2/11/2008: CMTA 2007 Research Funding Report

In 2007, the CMTA disbursed a total of $452,500 to fund ongoing research and awarded one new three-year, $100,000/year grant to Dr. Michael L. Garcia.

Ongoing Research

The ascorbic acid clinical trials begun in 2006 at Wayne State University, Johns Hopkins and the University of Rochester, NY, are ongoing and will continue until 2009. In 2007, the CMTA provided $137,500 out of a total commitment of $550,000 to fund these trials, which are investigating the potential therapeutic effects of Vitamin C for CMT type 1A.

In addition, the CMTA provided a total of $300,000 to fund the research of the following three investigators:

• Dr. James Lupski, at Baylor College of Medicine, for his project entitled, "Molecular Therapy and Management for CMT;"
• Dr. Stephan Zuchner, at the Miami Institute of Human Genomics, for his project entitled, "The Function of Dynamin 2 Mutations in Peripheral Neuropathies;" and
• Dr. Steven Scherer, at the University of Pennsylvania , who is studying "A high-throughput screen for Kv1.3b antagonists."

The CMTA also provided an additional $15,000 to Conemaugh Health Systems to fund the CMT Prevalence Study, which has now been expanded to include eight counties in Western Pennsylvania.

New Research: Dr. Michael L. Garcia Awarded Three-Year Grant to Study Disease Pathogenesis in CMT2E

In 2007, the Charcot-Marie-Tooth Association awarded a new $100,000 per-year grant to Dr. Michael L. Garcia, from the University of Missouri, Columbia. His project is entitled, "Mechanisms of disease pathogenesis in neurofilament linked Charcot-Marie-Tooth disease" and will be funded for three years.

Dr. Garcia's summary of his study states:

Charcot-Marie-Tooth (CMT) is the most common inherited disease of the peripheral nervous system. CMT can be divided into forms that affect the insulating cells of peripheral nerves (CMT1) or forms that directly affect peripheral nerves (CMT2). CMT2 is further divided into five sub-types, CMT2 A through E. We are specifically interested in one of these subtypes (CMT2E).
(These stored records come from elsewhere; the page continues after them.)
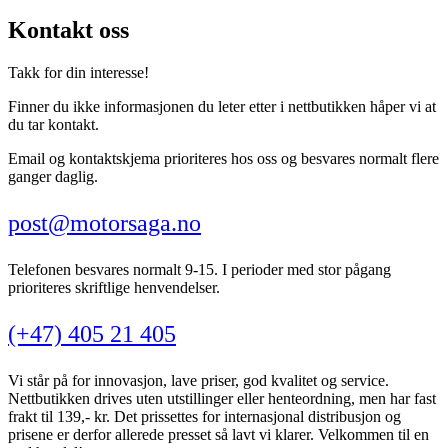
Kontakt oss
Takk for din interesse!
Finner du ikke informasjonen du leter etter i nettbutikken håper vi at
du tar kontakt.
Email og kontaktskjema prioriteres hos oss og besvares normalt flere
ganger daglig.
post@motorsaga.no
Telefonen besvares normalt 9-15. I perioder med stor pågang
prioriteres skriftlige henvendelser.
(+47) 405 21 405
Vi står på for innovasjon, lave priser, god kvalitet og service.
Nettbutikken drives uten utstillinger eller henteordning, men har fast
frakt til 139,- kr. Det prissettes for internasjonal distribusjon og
prisene er derfor allerede presset så lavt vi klarer. Velkommen til en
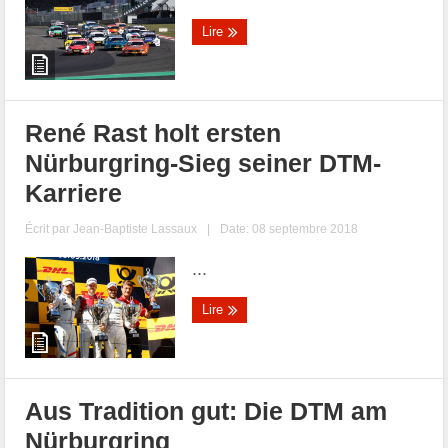
Lire
René Rast holt ersten
Nürburgring-Sieg seiner DTM-
Karriere
Écrit par
Jean-Baptiste Lassaux
|
Date: 08 septembre 2018
...
Lire
Aus Tradition gut: Die DTM am
Nürburgring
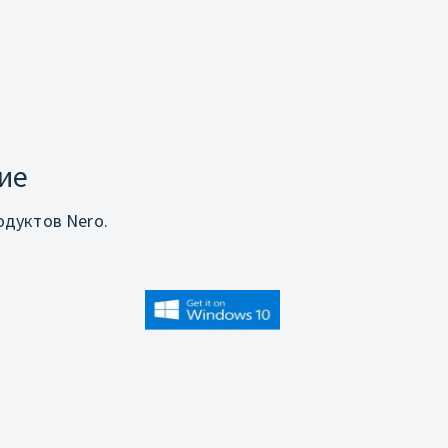
ие
дуктов Nero.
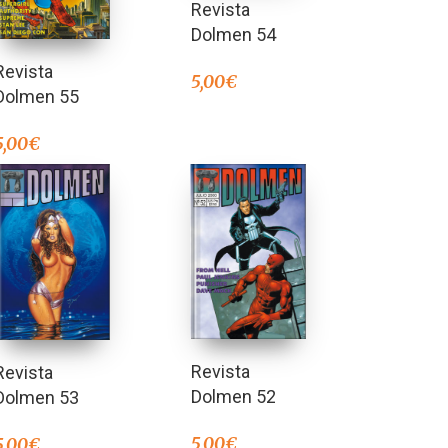
Revista
Dolmen 54
Revista
5,00
€
Dolmen 55
5,00
€
Revista
Revista
Dolmen 52
Dolmen 53
5,00
€
5,00
€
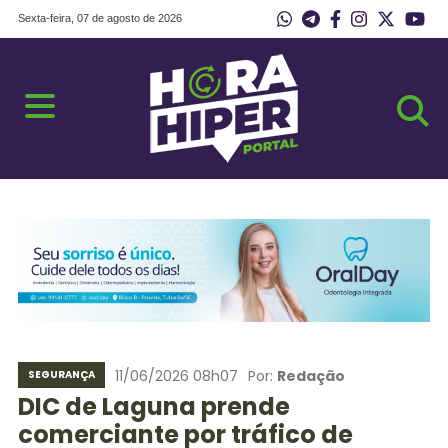
Sexta-feira, 07 de agosto de 2026
11/06/2026 08h07
Por:
Redação
SEGURANÇA
DIC de Laguna prende
comerciante por tráfico de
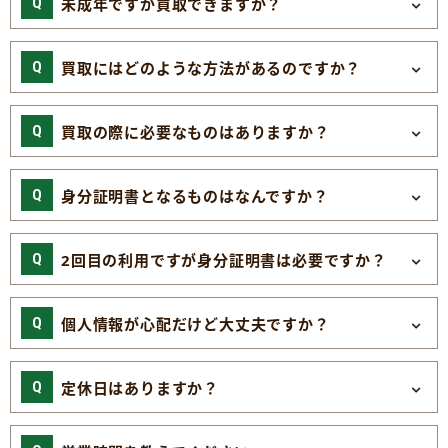
未成年ですが買取できますか？
買取にはどのような方法があるのですか？
買取の際に必要なものはありますか？
身分証明書となるものはなんですか？
2回目の利用ですが身分証明書は必要ですか？
個人情報が心配だけど大丈夫ですか？
定休日はありますか？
Mutations in a cytoskeletal protein, neurofilament light (NF-L), have been linked to CMT2E. Nerves rely upon cytoskeletal proteins, such as neurofilaments, to maintain their axonal diameter and functioning.

We are proposing to generate two independent laboratory models that will express two different disease-linked NF-L mutations. These mutations are located in different functionally significant regions of NF-L. We will analyze the integrity and functioning of the peripheral nerves and their cytoskeleton. These laboratory models will provide insight into pathogenesis of neurofilament-linked diseases as well as the variable onset and severity of disease.

Thanks for Your Support

With the money paid out in 2007, the CMTA has now funded nearly $2 million in research aimed at identifying and understanding the causes and disease processes of CMT.

We, and everyone affected by CMT, would like to thank all of you who have given generously in support of these efforts.